The slowdown in Indian economy over the past five years or so has been accompanied by a sharp decline in private investment. Fixed capital formation, a good measure of value added through capital investments, in the private sector nosedived by 40% from being 14.26% of GDP in 2007-08 to 8.46% in 2012-13. Reviving this should be central to any attempt at improving the economy.
Public sector GFCF too declined in this period from 8.54% of GDP to 7.80% of GDP. Clearly the massive fiscal splurge in this period went into subsidies and doles rather than financing capital investments. As the combined squeeze of both started to bite, it is no surprise that supply-side inflationary pressures showed up.
In fact, much of this (and a host of other fundamentals) reflects the problems posed by deep underlying structural issues - infrastructure bottlenecks, rigidities in labor market, tough business environment, accessing credit for small enterprises, and so on.
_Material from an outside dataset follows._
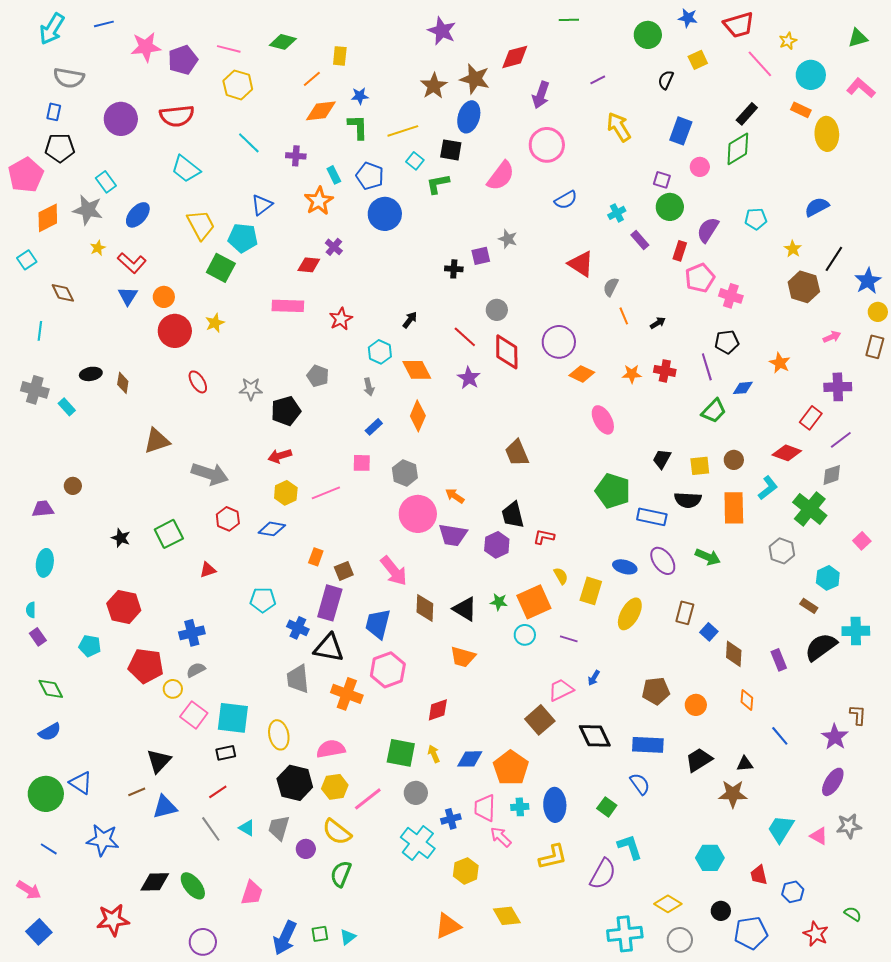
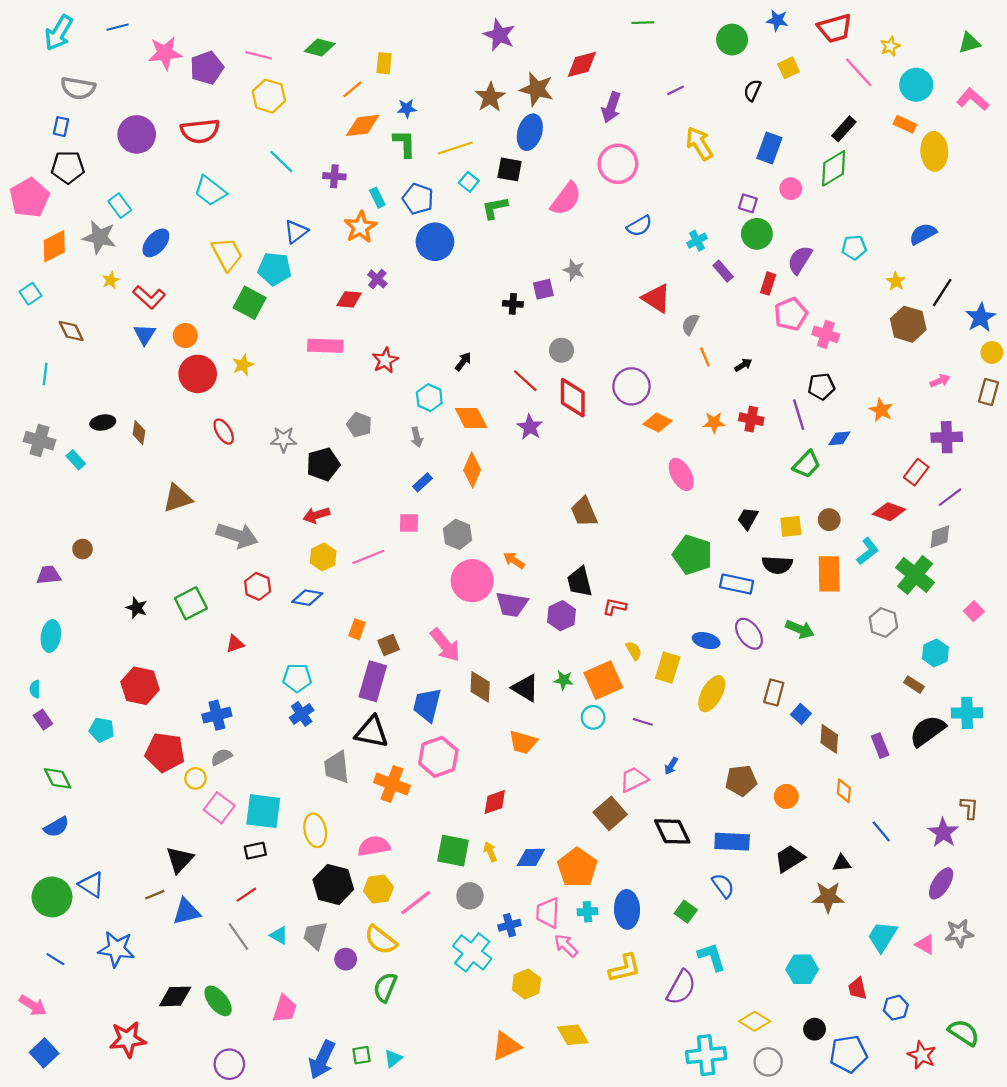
blue cross: (298, 628) -> (302, 714), moved, turned 30
green semicircle: (853, 914) -> (964, 1033), size x1.6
Clearly, a second generation of economic reforms, long overdue, are necessary to alleviate these constraints. Even with aggressive pursuit of reforms, it is going to take time.
As the graph shows, the decline started in 2008, coinciding with the global financial crisis and the resultant recession/slowdown. It has fallen unabated since then. In fact, even the steep rise in investment from 2004-05 was driven by the headwinds from the economic boom during the period which papered over these fundamental problems.